Question: Galaxy unable to communicate with DRM: code 2: Requested session "XXXXXX" does not exist
0
BWimS • 0 wrote:
After upgrading Univa grid engine from 8.5.4 to version 8.6.2 galaxy seems unable to retrieve the status of jobs that it launched on the grid.
Jobs are being started on the cluster, I can see them run and finish on the cluster, but the job status in galaxy website UI never goes from 'waiting' (grey) , to running (yellow), to finished ('green').

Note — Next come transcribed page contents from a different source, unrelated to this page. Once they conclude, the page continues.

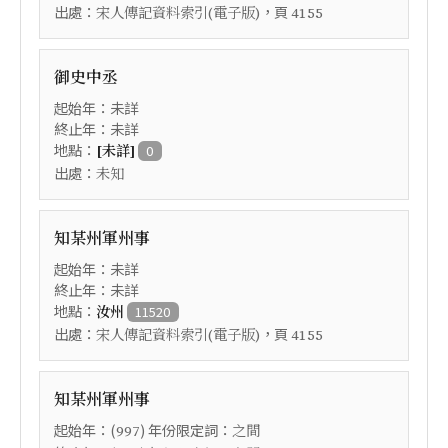
出處：
，頁
宋人傳記資料索引(電子版)
4155
御史中丞
起始年：未詳
終止年：未詳
地點：
[未詳]
0
出處：
未知
知某州軍州事
起始年：未詳
終止年：未詳
地點：
汝州
11520
出處：
，頁
宋人傳記資料索引(電子版)
4155
知某州軍州事
起始年：(
) 年份限定詞：
997
之間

galaxy.jobs.runners.drmaa WARNING 2018-10-02 10:24:56,780 (16943/23806467) unable to communicate with DRM: code 2: Requested session "25447" does not exist
galaxy.jobs.runners.drmaa WARNING 2018-10-02 10:24:57,823 (16942/23806466) unable to communicate with DRM: code 2: Requested session "25447" does not exist
galaxy.jobs.runners.drmaa WARNING 2018-10-02 10:24:57,846 (16943/23806467) unable to communicate with DRM: code 2: Requested session "25447" does not exist
galaxy.jobs.runners.drmaa WARNING 2018-10-02 10:24:58,870 (16942/23806466) unable to communicate with DRM: code 2: Requested session "25447" does not exist
galaxy.jobs.runners.drmaa WARNING 2018-10-02 10:24:58,890 (16943/23806467) unable to communicate with DRM: code 2: Requested session "25447" does not exist
galaxy.jobs.runners.drmaa WARNING 2018-10-02 10:24:59,916 (16942/23806466) unable to communicate with DRM: code 2: Requested session "25447" does not exist
galaxy.jobs.runners.drmaa WARNING 2018-10-02 10:24:59,948 (16943/23806467) unable to communicate with DRM: code 2: Requested session "25447" does not exist
galaxy.jobs.runners.drmaa WARNING 2018-10-02 10:25:00,976 (16942/23806466) unable to communicate with DRM: code 2: Requested session "25447" does not exist
galaxy.jobs.runners.drmaa WARNING 2018-10-02 10:25:00,997 (16943/23806467) unable to communicate with DRM: code 2: Requested session "25447" does not
This error is thrown by this galaxy code.
https://docs.galaxyproject.org/en/release_18.05/_modules/galaxy/jobs/runners/drmaa.html
There is this line
log.warning("(%s/%s) unable to communicate with DRM: %s", galaxy_id_tag, external_job_id, e)
The errorClass that is thrown does not hold more details.
http://gridscheduler.sourceforge.net/javadocs/org/ggf/drmaa/DrmCommunicationException.html
Does anyone have an idea on how to fix or troubleshoot this issue? Thank you.